(Records excerpted from a collection)
---------------

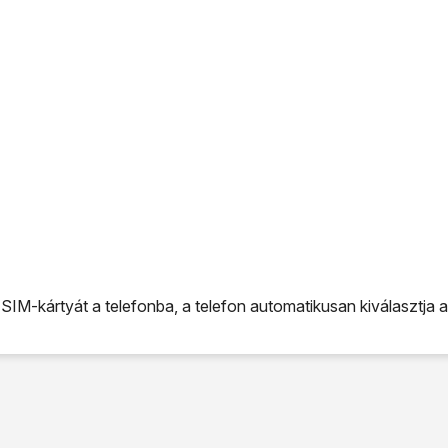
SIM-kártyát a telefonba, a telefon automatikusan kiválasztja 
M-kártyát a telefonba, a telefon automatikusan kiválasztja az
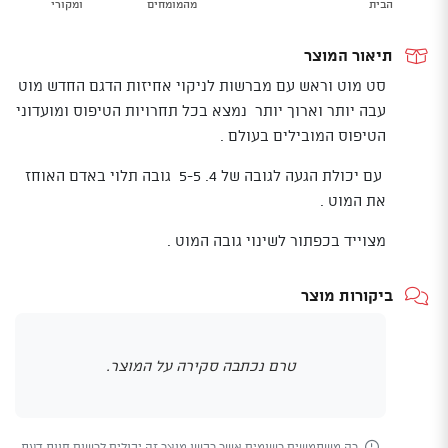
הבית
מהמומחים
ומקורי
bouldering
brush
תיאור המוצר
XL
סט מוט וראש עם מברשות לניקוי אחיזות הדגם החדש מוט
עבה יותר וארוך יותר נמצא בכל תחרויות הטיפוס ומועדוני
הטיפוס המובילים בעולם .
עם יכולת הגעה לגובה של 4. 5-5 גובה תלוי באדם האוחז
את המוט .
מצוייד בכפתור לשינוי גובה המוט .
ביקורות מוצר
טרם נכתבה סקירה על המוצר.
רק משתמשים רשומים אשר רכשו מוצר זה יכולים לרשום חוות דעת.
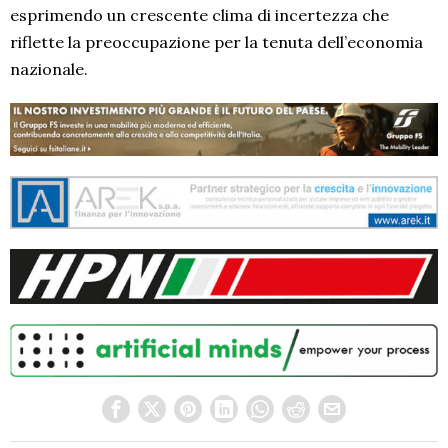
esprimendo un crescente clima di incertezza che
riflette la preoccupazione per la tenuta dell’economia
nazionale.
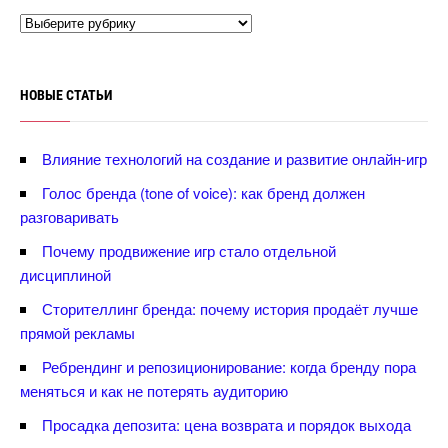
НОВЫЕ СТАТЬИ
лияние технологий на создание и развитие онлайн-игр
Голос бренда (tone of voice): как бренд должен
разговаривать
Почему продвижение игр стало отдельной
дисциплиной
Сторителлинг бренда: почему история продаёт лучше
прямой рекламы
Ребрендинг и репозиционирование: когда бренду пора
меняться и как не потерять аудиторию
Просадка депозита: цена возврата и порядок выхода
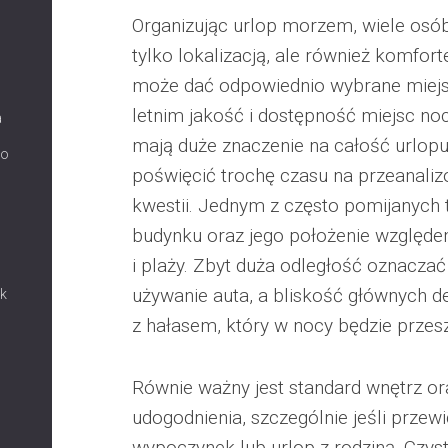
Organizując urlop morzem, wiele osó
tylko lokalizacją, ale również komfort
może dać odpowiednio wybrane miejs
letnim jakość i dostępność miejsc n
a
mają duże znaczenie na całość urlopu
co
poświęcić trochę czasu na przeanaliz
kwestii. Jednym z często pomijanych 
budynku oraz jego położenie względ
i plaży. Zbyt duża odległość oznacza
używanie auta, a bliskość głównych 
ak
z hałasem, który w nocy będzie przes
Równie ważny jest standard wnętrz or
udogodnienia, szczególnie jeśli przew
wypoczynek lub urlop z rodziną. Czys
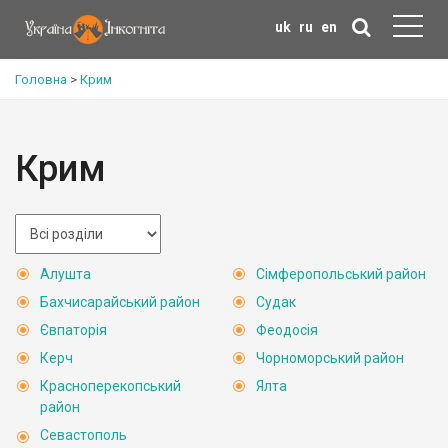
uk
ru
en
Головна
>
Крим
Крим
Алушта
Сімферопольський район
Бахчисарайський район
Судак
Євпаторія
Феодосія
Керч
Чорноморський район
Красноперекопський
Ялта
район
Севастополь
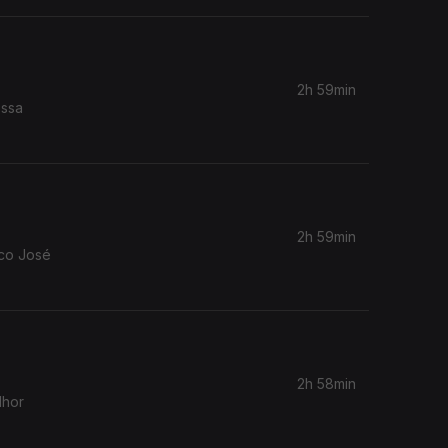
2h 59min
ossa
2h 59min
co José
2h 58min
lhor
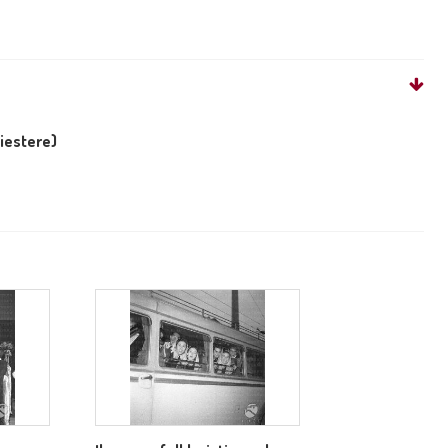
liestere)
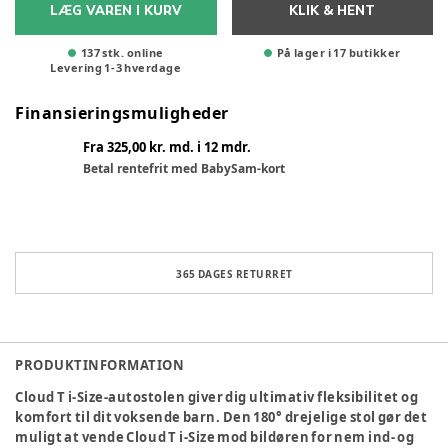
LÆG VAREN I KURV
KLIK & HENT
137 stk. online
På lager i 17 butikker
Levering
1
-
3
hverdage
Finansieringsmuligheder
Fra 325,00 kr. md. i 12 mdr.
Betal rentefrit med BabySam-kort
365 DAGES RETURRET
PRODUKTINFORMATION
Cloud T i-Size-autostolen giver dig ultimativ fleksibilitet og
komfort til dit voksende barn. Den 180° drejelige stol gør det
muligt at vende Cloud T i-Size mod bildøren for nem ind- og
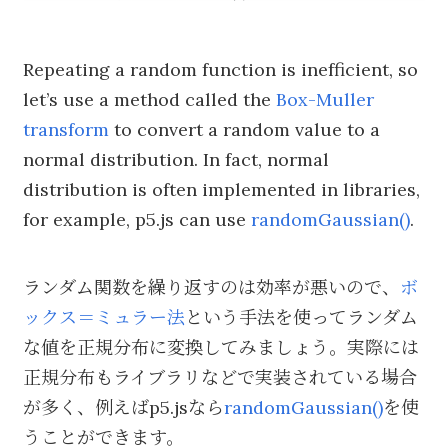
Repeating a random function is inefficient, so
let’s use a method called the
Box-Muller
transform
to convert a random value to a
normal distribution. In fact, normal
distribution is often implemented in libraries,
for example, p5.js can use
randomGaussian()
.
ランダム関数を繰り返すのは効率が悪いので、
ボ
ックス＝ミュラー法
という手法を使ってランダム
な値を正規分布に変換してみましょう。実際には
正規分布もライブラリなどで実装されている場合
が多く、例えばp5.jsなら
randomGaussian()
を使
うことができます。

---------------

--- TASK OBJECTIVE ---
Scan the records above and count the lines that contain "המוט". No text besides the count.

--- SOLUTION FOR THIS PROBLEM ---
2